- **What you will do**: When you repeat the listing below, keep every word exactly and leave out each picture.

- **Data listing**:

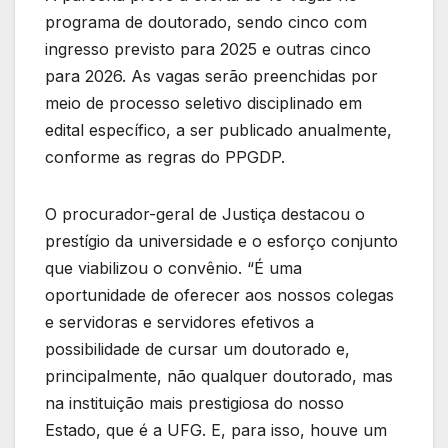
programa de doutorado, sendo cinco com
ingresso previsto para 2025 e outras cinco
para 2026. As vagas serão preenchidas por
meio de processo seletivo disciplinado em
edital específico, a ser publicado anualmente,
conforme as regras do PPGDP.
O procurador-geral de Justiça destacou o
prestígio da universidade e o esforço conjunto
que viabilizou o convênio. “É uma
oportunidade de oferecer aos nossos colegas
e servidoras e servidores efetivos a
possibilidade de cursar um doutorado e,
principalmente, não qualquer doutorado, mas
na instituição mais prestigiosa do nosso
Estado, que é a UFG. E, para isso, houve um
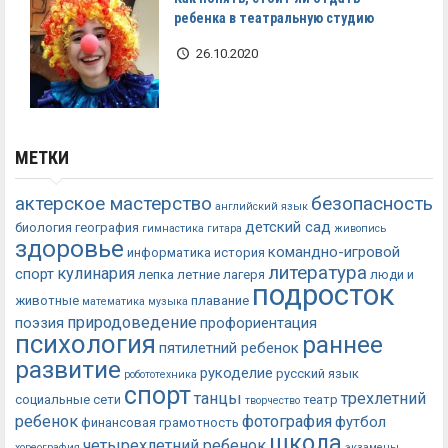
ребенка в театральную студию
26.10.2020
МЕТКИ
актерское мастерство
безопасность
английский язык
детский сад
биология
география
гимнастика
гитара
живопись
здоровье
командно-игровой
информатика
история
литература
кулинария
спорт
лепка
летние лагеря
люди и
подросток
животные
плавание
математика
музыка
природоведение
поэзия
профориентация
психология
раннее
пятилетний ребенок
развитие
рукоделие
русский язык
робототехника
спорт
танцы
трехлетний
социальные сети
театр
творчество
ребенок
фотография
футбол
финансовая грамотность
школа
четырехлетний ребенок
хореография
экзамены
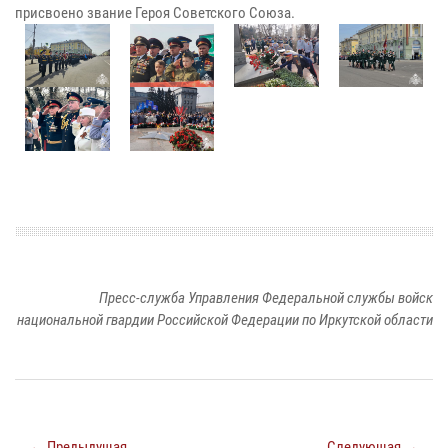
присвоено звание Героя Советского Союза.
Пресс-служба Управления Федеральной службы войск
национальной гвардии Российской Федерации по Иркутской области
← Предыдущая
Следующая →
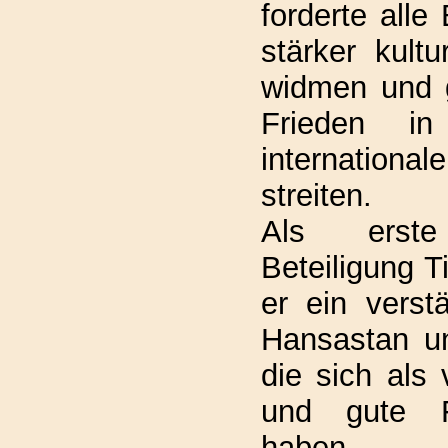
forderte alle 
stärker kultu
widmen und 
Frieden i
internation
streiten.
Als erst
Beteiligung T
er ein verst
Hansastan un
die sich als 
und gute F
haben.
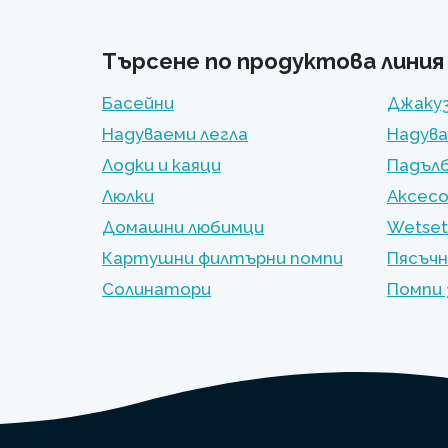
Търсене по продуктова линия
Басейни
Джакуз
Надуваеми легла
Надува
Лодки и каяци
Падълб
Люлки
Аксес
Домашни любимци
Wetset
Картушни филтърни помпи
Пясъчн
Солинатори
Помпи 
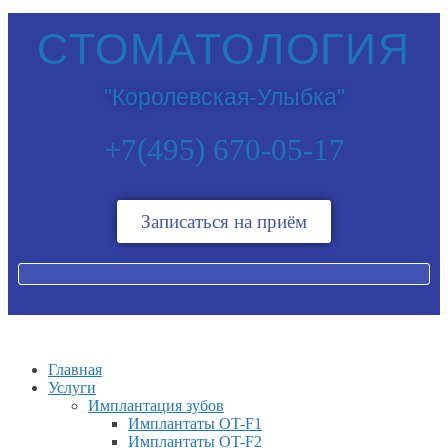
СТОМАТОЛОГИЯ
"Королевская-Улыбка"
+7(495) 670-05-17
Записаться на приём
Главная
Услуги
Имплантация зубов
Имплантаты OT-F1
Имплантаты OT-F2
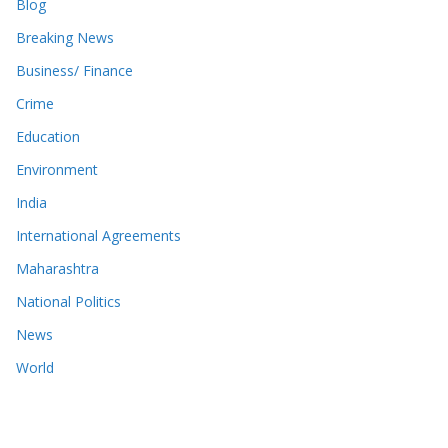
Blog
Breaking News
Business/ Finance
Crime
Education
Environment
India
International Agreements
Maharashtra
National Politics
News
World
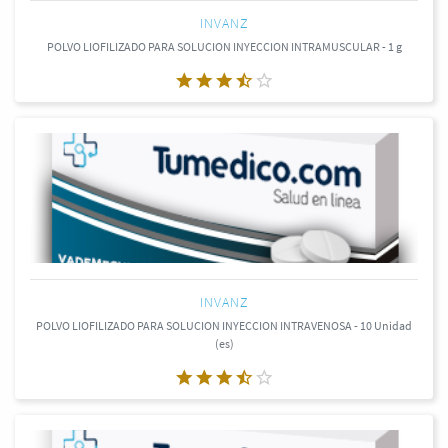
INVANZ
POLVO LIOFILIZADO PARA SOLUCION INYECCION INTRAMUSCULAR - 1 g
INVANZ
POLVO LIOFILIZADO PARA SOLUCION INYECCION INTRAVENOSA - 10 Unidad
(es)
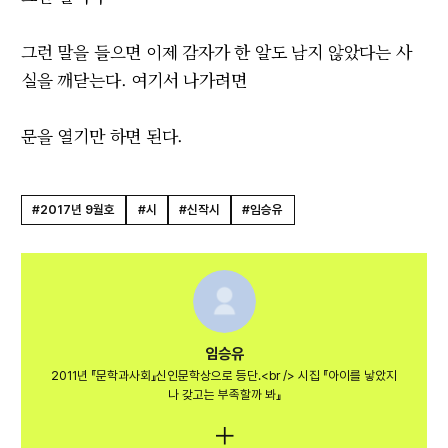
그런 말을 들으면 이제 감자가 한 알도 남지 않았다는 사
실을 깨닫는다. 여기서 나가려면
문을 열기만 하면 된다.
#2017년 9월호
#시
#신작시
#임승유
임승유
2011년 『문학과사회』신인문학상으로 등단.<br /> 시집 『아이를 낳았지
나 갖고는 부족할까 봐』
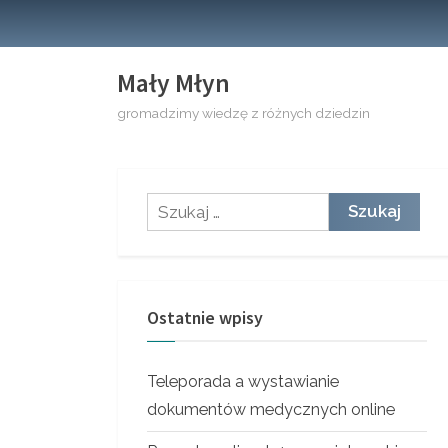
Skip
to
content
Mały Młyn
gromadzimy wiedzę z różnych dziedzin
Szukaj:
Ostatnie wpisy
Teleporada a wystawianie
dokumentów medycznych online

- **Task result**:
programa de doutorado, sendo cinco com
ingresso previsto para 2025 e outras cinco
para 2026. As vagas serão preenchidas por
meio de processo seletivo disciplinado em
edital específico, a ser publicado anualmente,
conforme as regras do PPGDP.
O procurador-geral de Justiça destacou o
prestígio da universidade e o esforço conjunto
que viabilizou o convênio. “É uma
oportunidade de oferecer aos nossos colegas
e servidoras e servidores efetivos a
possibilidade de cursar um doutorado e,
principalmente, não qualquer doutorado, mas
na instituição mais prestigiosa do nosso
Estado, que é a UFG. E, para isso, houve um
ребенка в театральную студию
26.10.2020
МЕТКИ
актерское мастерство
безопасность
английский язык
детский сад
биология
география
гимнастика
гитара
живопись
здоровье
командно-игровой
информатика
история
литература
кулинария
спорт
лепка
летние лагеря
люди и
подросток
животные
плавание
математика
музыка
природоведение
поэзия
профориентация
психология
раннее
пятилетний ребенок
развитие
рукоделие
русский язык
робототехника
спорт
танцы
трехлетний
социальные сети
театр
творчество
ребенок
фотография
футбол
финансовая грамотность
школа
четырехлетний ребенок
хореография
экзамены
присвоено звание Героя Советского Союза.
Пресс-служба Управления Федеральной службы войск
национальной гвардии Российской Федерации по Иркутской области
← Предыдущая
Следующая →
forderte alle 
stärker kultu
widmen und 
Frieden i
internation
streiten.
Als erst
Beteiligung T
er ein verst
Hansastan un
die sich als 
und gute F
haben.
Търсене по продуктова линия
Басейни
Джакуз
Надуваеми легла
Надува
Лодки и каяци
Падълб
Люлки
Аксес
Домашни любимци
Wetset
Картушни филтърни помпи
Пясъчн
Солинатори
Помпи 
СТОМАТОЛОГИЯ
"Королевская-Улыбка"
+7(495) 670-05-17
Записаться на приём
Главная
Услуги
Имплантация зубов
Имплантаты OT-F1
Имплантаты OT-F2
Blog
Breaking News
Business/ Finance
Crime
Education
Environment
India
International Agreements
Maharashtra
National Politics
News
World
INVANZ
POLVO LIOFILIZADO PARA SOLUCION INYECCION INTRAMUSCULAR - 1 g
INVANZ
POLVO LIOFILIZADO PARA SOLUCION INYECCION INTRAVENOSA - 10 Unidad
(es)
그런 말을 들으면 이제 감자가 한 알도 남지 않았다는 사
실을 깨닫는다. 여기서 나가려면
문을 열기만 하면 된다.
#2017년 9월호
#시
#신작시
#임승유
임승유
2011년 『문학과사회』신인문학상으로 등단.<br /> 시집 『아이를 낳았지
나 갖고는 부족할까 봐』
Skip
to
content
Mały Młyn
gromadzimy wiedzę z różnych dziedzin
Szukaj:
Ostatnie wpisy
Teleporada a wystawianie
dokumentów medycznych online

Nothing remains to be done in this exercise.